The Food and Drug Administration has approved a new Alzheimer’s medication from pharmaceutical company Eli Lilly, which is formally known as donanemab but will be sold and marketed under the brand name Kisunla.
Kisunla is a monoclonal antibody infusion given every four weeks, and works by targeting amyloid in the brain, which is considered a hallmark of Alzheimer’s disease. The drug has been shown in clinical trials to modestly slow a decline in memory and cognitive abilities in people with the disease, Eli Lilly reported on Tuesday.
According to the Alzheimer’s Association, an estimated 6.7 million people in the U.S. ages 65 and older were living with Alzheimer’s last year. This number is projected to increase to 13.8 million by 2060.

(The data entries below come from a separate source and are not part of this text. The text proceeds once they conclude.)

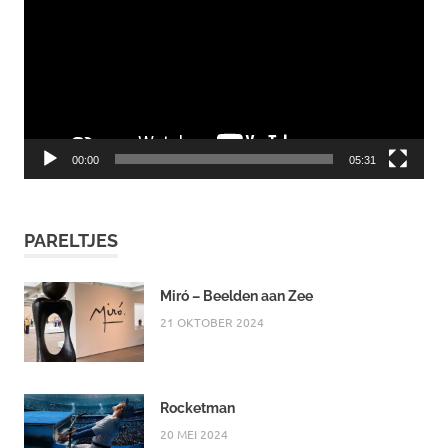
00:00
05:31
PARELTJES
Miró – Beelden aan Zee
21 OKTOBER 2024
Rocketman
20 MEI 2024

The FDA’s approval was based on a late-stage clinical trial of 1,700 people that showed the drug slowed the progression of Alzheimer’s by about 35% after 18 months, compared to a placebo. The decline was measured using the clinical dementia rating scale, focusing on six categories: memory, orientation, judgment and problem solving, community affairs, home and hobbies, and personal care.
Results of the trial were similar to those seen with Leqembi, which is another drug used to slow the progression of Alzheimer’s disease that became FDA approved last summer.
The agency has now cleared Kisunla for use in adults with mild cognitive impairment or early Alzheimer’s disease, according to Eli Lilly. Dr. Ronald Peterson, a neurologist at the Mayo Clinic, told NBC News the approval is significant because it “will give clinicians and patients a choice” regarding treatment.
Similar to other drugs in its class, Kisunla also comes with potentially life-threatening side effects, including brain swelling and brain bleeding. While most cases identified in the trial were mild, three deaths were linked to the drug, the FDA reported.
The agency was initially set to decide about the treatment in March but delayed the decision to receive more guidance from its advisory panel on whether the benefits outweighed the side effects. Last month however, its committee of outside experts unanimously recommended Kisunla’s approval.
Eli Lilly said Kisunla will cost $32,000 for a 12-month supply. Medicare is expected to provide coverage for the drug, as last year, the Centers for Medicare and Medicaid Services said it will pay for new Alzheimer’s drugs that were granted full FDA approval. However, it will require physicians to collect data on how well the drugs perform for patients.